Nella seconda scena (vv. 6-7) viene riferita, in modo estremamente sintetico, la guarigione del cieco. Il metodo impiegato ci risulta piuttosto strano: il fango, la saliva… Gesù si adegua alla mentalità della gente del suo tempo che riteneva la saliva un concentrato dell’alito, dello spirito, della forza di una persona. In questo gesto – compiuto altre volte da Gesù (Mc 7,33; 8,23) – c’è forse un riferimento alla creazione dell’uomo raccontata nel libro della Genesi (Gn 2,7). L’evangelista vorrebbe cioè insinuare l’idea che dall’alito, dallo Spirito di Gesù nasce l’uomo nuovo, illuminato. Il cieco non ricupera immediatamente la vista, deve andare a lavarsi all’acqua di Siloe e Giovanni rileva che questo nome significa Inviato. Il riferimento a Gesù – l’inviato del Padre – è esplicito: è la sua acqua, quella promessa alla samaritana, che cura la cecità dell’uomo.

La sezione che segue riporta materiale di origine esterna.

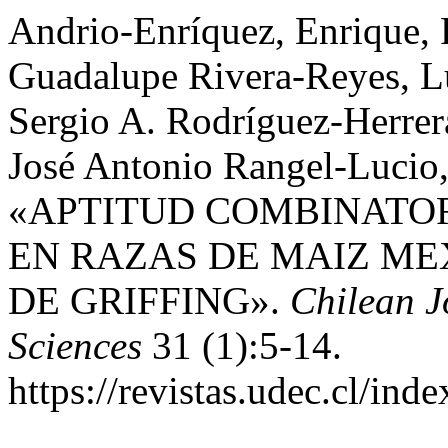
Andrio-Enríquez, Enrique, F
Guadalupe Rivera-Reyes, L
Sergio A. Rodríguez-Herrer
José Antonio Rangel-Lucio
«APTITUD COMBINATO
EN RAZAS DE MAIZ ME
DE GRIFFING».
Chilean J
Sciences
31 (1):5-14.
https://revistas.udec.cl/ind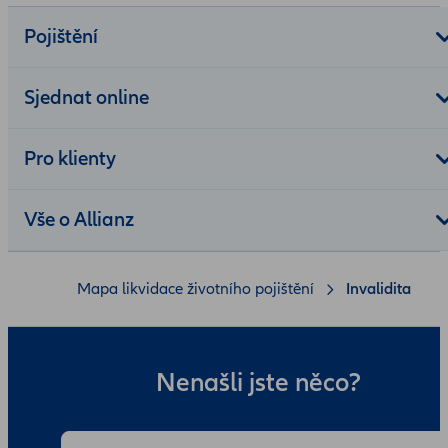
Pojištění
Sjednat online
Pro klienty
Vše o Allianz
Mapa likvidace životního pojištění
Invalidita
Nenašli jste něco?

La terza scena introduce il primo degli interrogatori fatti al cieco (vv. 8-12). Illuminato da Gesù, è divenuto irriconoscibile, è cambiato completamente, tanto che i vicini, che per anni gli sono vissuti accanto, si chiedono: “Ma è lui o non è lui?”. È l’immagine dell’uomo che, dal giorno in cui è divenuto discepolo, si è trasformato a tal punto da non sembrare più la stessa persona. Prima conduceva una vita corrotta, era intrattabile, egoista, avido, burbero, ora non più, è cambiato il suo modo di ragionare, di parlare, di giudicare, di valutare persone e avvenimenti, di affrontare i problemi, di reagire alle provocazioni. L’acqua che è la parola di Cristo gli ha aperto gli occhi, gli ha fatto scoprire com’era priva di senso la vita che conduceva. Ha creato un uomo nuovo, illuminato. Il cammino del discepolo verso la luce piena è però lungo e faticoso. L’evangelista lo presenta con l’immagine del cieco che comincia il suo percorso nel momento in cui incontra l’uomo Gesù. “Quell’uomo che si chiama Gesù – dice – ha fatto del fango” e a chi gli chiede: “Dov’è questo tale?”, risponde: “Non lo so”. Confessa la propria ignoranza, riconosce di non sapere ancora nulla di lui. Il punto di partenza del cammino spirituale del discepolo è la presa di coscienza di non conoscere Cristo e di sentire il bisogno di sapere qualcosa di più.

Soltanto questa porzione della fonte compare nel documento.